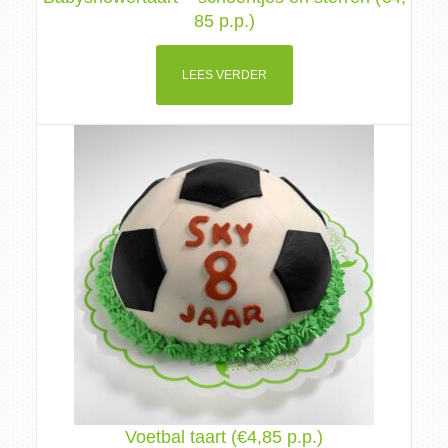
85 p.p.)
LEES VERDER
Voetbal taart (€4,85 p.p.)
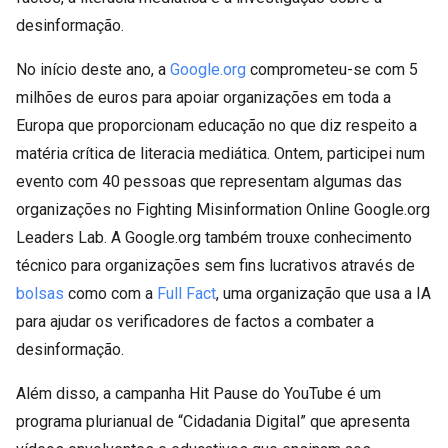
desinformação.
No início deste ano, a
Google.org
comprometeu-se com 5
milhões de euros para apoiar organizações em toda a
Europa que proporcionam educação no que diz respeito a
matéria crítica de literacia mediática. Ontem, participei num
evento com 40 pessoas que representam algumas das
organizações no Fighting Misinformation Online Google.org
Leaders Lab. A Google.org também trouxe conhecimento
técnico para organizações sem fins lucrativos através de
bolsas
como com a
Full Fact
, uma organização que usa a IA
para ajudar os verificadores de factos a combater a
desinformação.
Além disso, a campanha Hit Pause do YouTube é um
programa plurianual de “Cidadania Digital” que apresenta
◆ ◆ ◆ ◆
**WORK REQUEST**
Copy every record exactly as written, leaving out the pictures.

**RESPONSE BELOW**
85 p.p.)
LEES VERDER
Voetbal taart (€4,85 p.p.)
desinformação.
No início deste ano, a
Google.org
comprometeu-se com 5
milhões de euros para apoiar organizações em toda a
Europa que proporcionam educação no que diz respeito a
matéria crítica de literacia mediática. Ontem, participei num
evento com 40 pessoas que representam algumas das
organizações no Fighting Misinformation Online Google.org
Leaders Lab. A Google.org também trouxe conhecimento
técnico para organizações sem fins lucrativos através de
bolsas
como com a
Full Fact
, uma organização que usa a IA
para ajudar os verificadores de factos a combater a
desinformação.
Além disso, a campanha Hit Pause do YouTube é um
programa plurianual de “Cidadania Digital” que apresenta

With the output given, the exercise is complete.